Snyder, who owns an empty lot on the corner of Masselin Avenue and Wilshire Boulevard, said he turned down multiple offers in the first quarter to sell the vacant land.

“I have plans to build a 70,000-square-foot building on the site, but I am just waiting to find a single tenant (to lease the whole building),” he said. “But the offers are out there.”

Among the deals made in the first quarter: architectural firm Artiplan leased 19,000 square feet at 3287 Wilshire Blvd., in a four-year sublease from City National Bank. The lease rate is 80 cents a square foot per month, but Artiplan will make $600,000 in improvements on its own, raising the effective lease rate to about $1.50 a square foot.

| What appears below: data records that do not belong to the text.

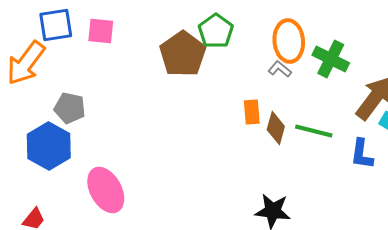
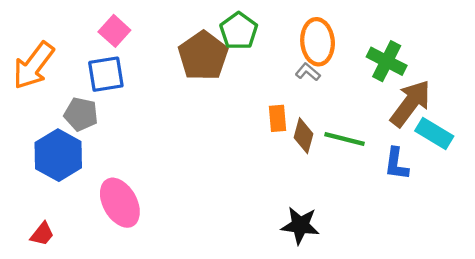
blue square: (56, 25) -> (106, 74), moved
pink square: (101, 31) -> (114, 31), turned 36
green cross: (331, 59) -> (387, 61), moved

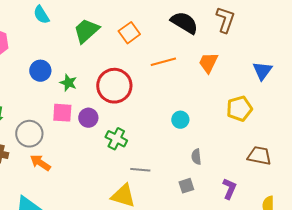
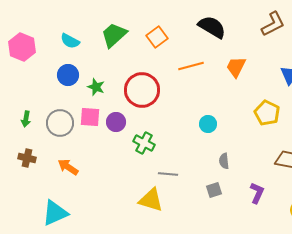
cyan semicircle: (41, 15) -> (70, 41), moved, turned -30
brown L-shape: (225, 20) -> (273, 24), moved, turned 44
yellow pentagon: (239, 109) -> (267, 113), turned -30
gray circle: (29, 134) -> (60, 123), moved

Hachette Filipacchi Media, a global magazine publisher, renewed and expanded its lease at 5670 Wilshire Blvd. The company increased its space from 10,000 to 12,500 square feet in a five-year, $1.6 million deal.

Retail boost

The market, Snyder said, will be bolstered by the opening of The Grove, a 575,000-square-foot shopping and entertainment complex next to the long-established Farmer’s Market at Third Street and Fairfax Avenue.

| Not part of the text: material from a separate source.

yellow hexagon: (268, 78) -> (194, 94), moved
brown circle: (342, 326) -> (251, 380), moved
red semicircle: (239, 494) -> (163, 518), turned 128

East of Museum Row along Wilshire, Jamison Properties Inc. principal Dr. David Lee remains a major force in the office market, and is said to command 90 percent of available space. In the first quarter, he ventured off Wilshire Boulevard by a block, buying a 75,000-square-foot office building at 3550 W. 6th St. for $4 million.

Lee, who owns more than 7 million square feet of space in Koreatown, is able to rent space at below market rates of $1 a square foot because he purchased many of his buildings at discount prices in the mid-1990s.

Lee and other investors are in some ways prospecting atop public transportation Wilshire Boulevard has subway stops at Alvarado Street, Normandie Avenue, Western Avenue and Vermont Streets. No other part of town is so connected to the subway system.

“As roadways become more clogged, those office markets with access to public transportation be it downtown, or along the subway, stand to benefit,” said Dan Rosenfeld, principle at downtown-based Urban Partners, and an expert on urban land use.